> [PROBLEM]: Which lines of the data contain the string "wird"? Show each of them.
━━━ SOURCE RECORDS
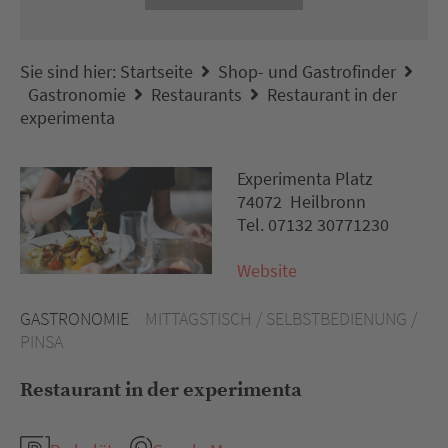
Sie sind hier:
Startseite
Shop- und Gastrofinder
Gastronomie
Restaurants
Restaurant in der
experimenta
Experimenta Platz
74072 Heilbronn
Tel. 07132 30771230
Website
GASTRONOMIE
MITTAGSTISCH / SELBSTBEDIENUNG /
PINSA
Restaurant in der experimenta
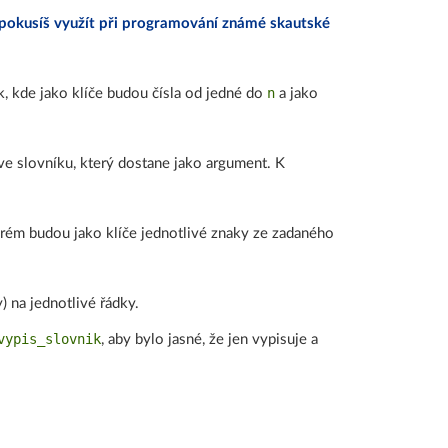
ě pokusíš využít při programování známé skautské
n
ík, kde jako klíče budou čísla od jedné do
a jako
ve slovníku, který dostane jako argument. K
terém budou jako klíče jednotlivé znaky ze zadaného
) na jednotlivé řádky.
vypis_slovnik
, aby bylo jasné, že jen vypisuje a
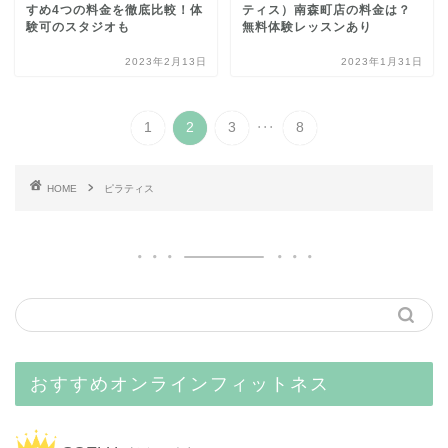
すめ4つの料金を徹底比較！体
ティス）南森町店の料金は？
験可のスタジオも
無料体験レッスンあり
2023年2月13日
2023年1月31日
...
1
2
3
8
HOME
ピラティス
おすすめオンラインフィットネス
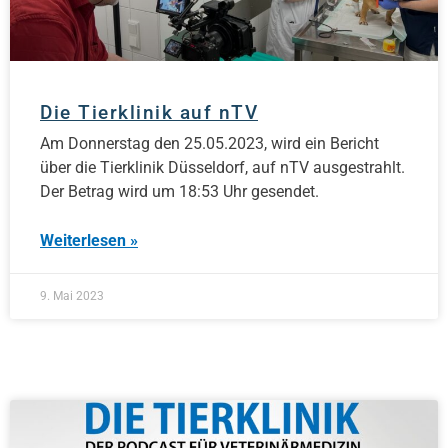
Die Tierklinik auf nTV
Am Donnerstag den 25.05.2023, wird ein Bericht
über die Tierklinik Düsseldorf, auf nTV ausgestrahlt.
Der Betrag wird um 18:53 Uhr gesendet.
Weiterlesen »
9. Mai 2023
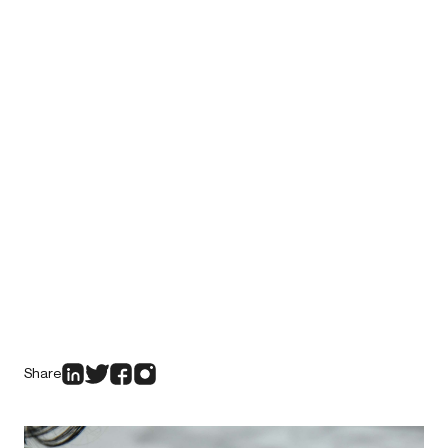
Share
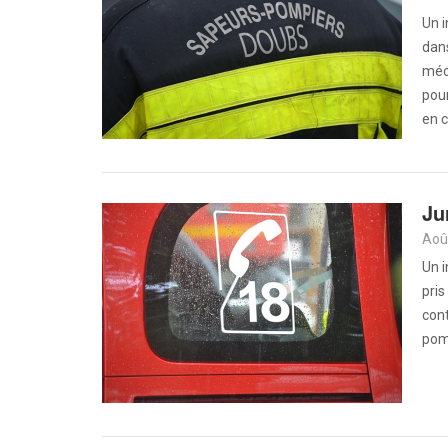
Un i
dan
méca
pour
en 
Ju
Aoû
Un i
pris
cont
pomp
━━━━━━
> [EXERCISE SOLUTION]:
Am Donnerstag den 25.05.2023, wird ein Bericht
Der Betrag wird um 18:53 Uhr gesendet.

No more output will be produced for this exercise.